Of course, we are paraphrasing, but that seems to be the sentiment among City Council members like Latoya Cantrell and Susan Guidry. Because so many areas like St. Roch, parts of Mid-City and the Downtown area are gentrifying, the City Council is worried that there will not be enough “affordable housing.”
Now, “affordable housing” is just a glorified word choice for “housing projects,” where low-income housing is subsidized by the government.
Ignoring that gentrification provides upward mobility for everyone involved, those middle-class and rich people moving in and the people who were living there before, Cantrell is focusing on new zoning ordinances in the city, where developers will be given an incentive to include low-income housing in their developments.
“Everyone in New Orleans knows that we are in the midst of an affordability crisis,” Cantrell said.
There is an affordability crisis in New Orleans, but since when is the answer more housing projects and Section 8 housing? History shows what that does to areas, which is drag them down and keeps them from thriving.
Gentrification, on the other hand, brings in new business, new housing, new developers, new money and new opportunities in areas.
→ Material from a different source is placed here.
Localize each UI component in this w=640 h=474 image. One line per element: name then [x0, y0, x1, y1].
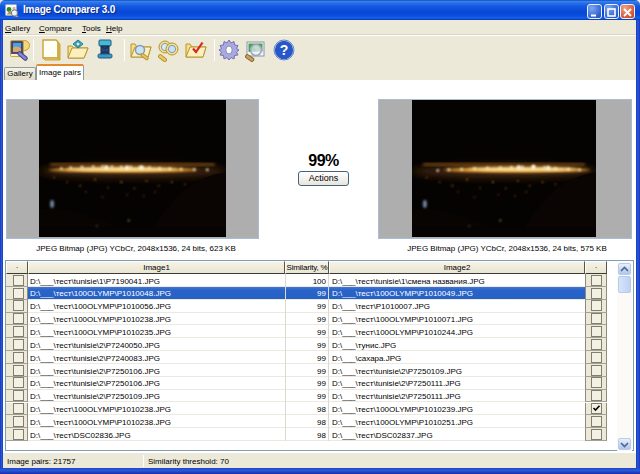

And yet, this New Orleans City Council is accepting gentrification while kicking and screaming the entire time.
Under the guise of a “higher density” zoning incentive, Cantrell’s plan may bring “affordable housing” for a couple of years, then you can expect these areas to turn into housing projects.
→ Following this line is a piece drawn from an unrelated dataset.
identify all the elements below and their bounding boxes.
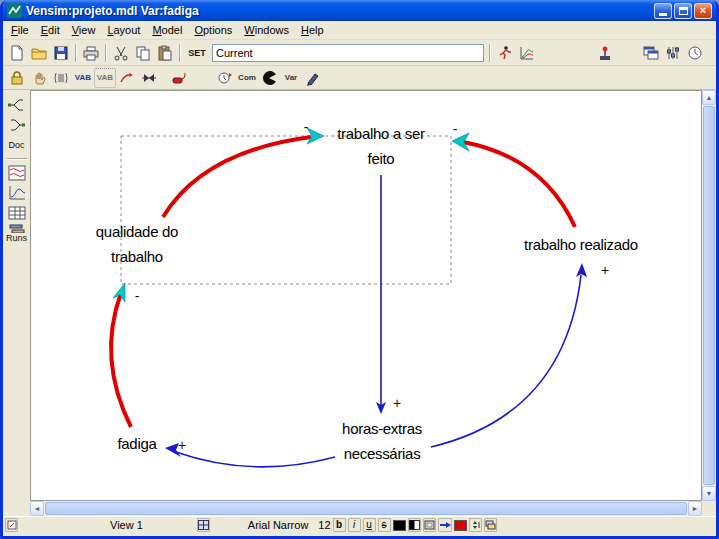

Cantrell said she is mainly concerned about working class families who have lived in the city for generations. However, many families have already moved out of New Orleans.
And like other major cities run by Democrats for decades, there seems to be two kinds of people in New Orleans: the middle-class or wealthy individual and the low-income, poor individual.
There is not much room to be in the middle of those two types of people living in a city that is crime-ridden and more concerned about Confederacy-related symbolism.
As one NOLA.com commentor perfectly stated, the real issue with New Orleans housing is the number of regulations and boards and committees and paperwork that developers have to go through.
With the overabundance of regulations, comes more time spent on these projects and the more time spent means more money spent and the more money spent means higher rents and leases because of the investment that was put into the entire project to begin with.
Instead of role back some ridiculous aspects of regulation, though, city officials are more worried concerned with keeping gentrification in check.
Then again, mixed up priorities are synonymous with New Orleans.